Copied over from #215. Inspiration is via them. Thanks also to @MasterQ32 and @kubkon for help extending it to support stack machine architectures. See #7561 for standalone assembler improvements.

New Inline Assembly

asm volatile? {bindings}? body? : post_expression?

TL;DR: Benefits over Status Quo

  • No mandatory sections -- flexible to any application
  • Components are listed in evaluation order
  • First-class support for stack machine architectures
  • First-class support for floating point, vector, and as yet unforeseen register types
  • Operands have types
  • Named inputs are optional
  • Input/output characteristics fully customisable
  • Not bound to an input/output model
  • Can access program symbols and call functions safely
  • Volatility is inferred in most cases
  • Concise, flexible wildcard syntax
  • Substitution syntax easier to scan and less likely to clash with native symbols
  • Open to architecture-specific extensions
  • Communicates stack-relevant metadata to compiler
  • Can be automatically distinguished from status quo; no sneaky breakages

Stack Machines

This syntax has first-class support for stack machine architectures such as WebAssembly, the JVM, and @MasterQ32's SPU Mk. II. It accomplishes this with a novel batch-push and -pop mechanism for marshaling between Zig and the stack. Because there is significant difference between register and stack machine architectures, a new .paradigm() method is defined on builtin.Arch, which returns an enum with the variants .register and .stack. (NOTE: supporting stack machines with LLVM is a very hard problem -- maybe defer to stage 2?)

Meta

At least one of body or post expression must be present. The expression inherits block/statement status from the post expression if present, and defaults to statement if not.

Volatile

This block has side effects, and may not be optimised away if its value is not used. Implied by a return type of void or noreturn, or a mutable symbol binding -- so, in practice, very rarely used.

Bindings

There are three types of bindings: operand, symbol, and clobber. All of them use specially formatted comptime strings to interface with assembly, as in status quo.
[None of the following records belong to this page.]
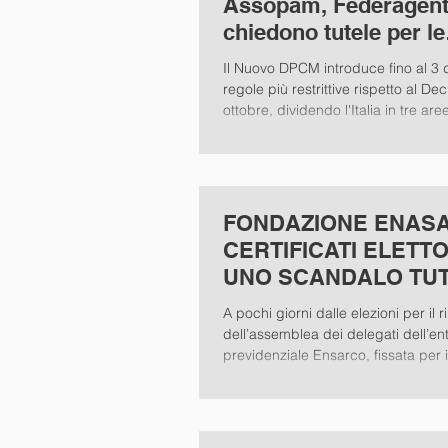
Assopam, Federagenti
chiedono tutele per le
categorie rappresenta
Il Nuovo DPCM introduce fino al 3
regole più restrittive rispetto al De
ottobre, dividendo l'Italia in tre aree
FONDAZIONE ENAS
CERTIFICATI ELETT
UNO SCANDALO TU
ITALIANO
A pochi giorni dalle elezioni per il 
dell’assemblea dei delegati dell’en
previdenziale Ensarco, fissata per i
settembre...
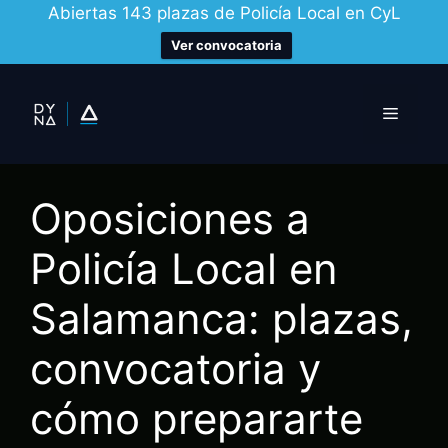
Abiertas 143 plazas de Policía Local en CyL
Ver convocatoria
Saltar
al
Menú
contenido
Oposiciones a
Policía Local en
Salamanca: plazas,
convocatoria y
cómo prepararte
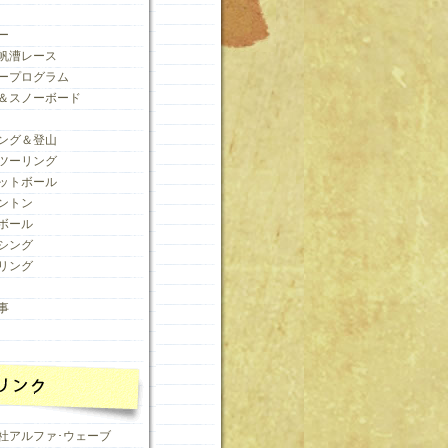
ー
帆漕レース
ープログラム
＆スノーボード
ング＆登山
ツーリング
ットボール
ントン
ボール
シング
リング
事
社アルファ･ウェーブ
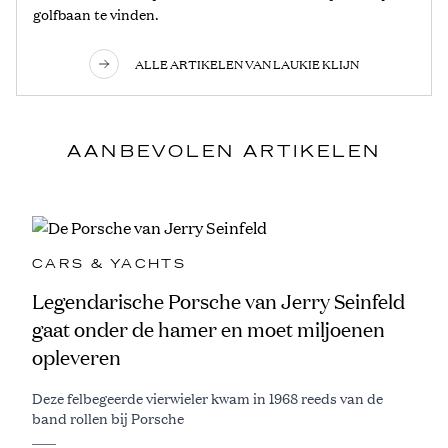
golfbaan te vinden.
ALLE ARTIKELEN VAN LAUKIE KLIJN
AANBEVOLEN ARTIKELEN
CARS & YACHTS
Legendarische Porsche van Jerry Seinfeld
gaat onder de hamer en moet miljoenen
opleveren
Deze felbegeerde vierwieler kwam in 1968 reeds van de
band rollen bij Porsche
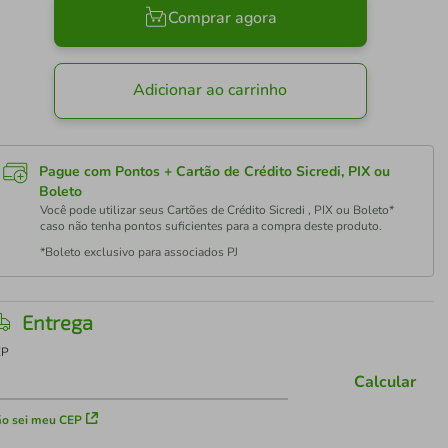
Comprar agora
Adicionar ao carrinho
Pague com Pontos + Cartão de Crédito Sicredi, PIX ou
Boleto
Você pode utilizar seus Cartões de Crédito Sicredi , PIX ou Boleto*
caso não tenha pontos suficientes para a compra deste produto.
*Boleto exclusivo para associados PJ
Entrega
EP
Calcular
o sei meu CEP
This decision was made as integrating the required functionality into Zig itself would have required either breaking several guidelines or introducing special constructs with no other use cases.

Operand

An operand binding has the form "operand" name: type = value. Within the block, ?(name) then refers to operand compatible with Zig type type, initially with value value, which may be a register (integer, float, or vector), a datum literal (only integer in every ISA I'm aware of), a stack top (array with size a multiple of stack alignment), or a processor condition code (boolean). type must be coercible to all of name's uses in the block, taking into account sign- or zero-extension and lane width/count if applicable, and may be omitted if the type of value is known -- in addition, value may be omitted if initialisation is not needed, and name may be omitted if only initialisation is needed. The type of the binding must be derivable -- that is, at least one of type or value must be present (this also means that operand and symbol bindings are syntactically distinct). Stack pushes and pops must be declared separately -- see below. Condition codes may not be initialised (type must be present and must be bool). operand may be a wildcard, as described below.

Symbol

A symbol binding has the form "type" const? symbol, where symbol is a program symbol in scope. type is a wildcard indicating the type of symbol, which could be a variable or a function. Within the block, ?(symbol) then refers to the assembly program entity corresponding to the Zig program construct (which need not be an exported symbol -- it may be an internal label, a simple address, or even the referenced data itself on stack machines). A const annotation indicates an immutable binding -- this may be safety-checked by comparing the value at the associated address before and after the block. (NOTE: In some assemblies, many label operations are actually macros, which expand to multiple instructions and relocations -- we'd need some way of propagating this information through the compilation pipeline from codegen to linking.)

Clobber

A clobber is simply "location", which may be a literal or a wildcard.

Wildcards

Wildcards indicate that a binding has special properties, and give the compiler freedom to fill in some details. Wildcards start with ? and run the length of the binding string. A literal ? is escaped with another one, for symmetry with in-block syntax. Wildcards may be followed by architecture-dependent :options to place restrictions on their resolution -- for instance, ?reg:abcd for a legacy x86 register on x86_64, or ?int:lo12 for a 12-bit integer immediate on RISC-V. Options may change the type of a binding -- for instance, "?tmp:all" callconv(.fast) is a clobber that binds all callee-saved registers under the fast calling convention.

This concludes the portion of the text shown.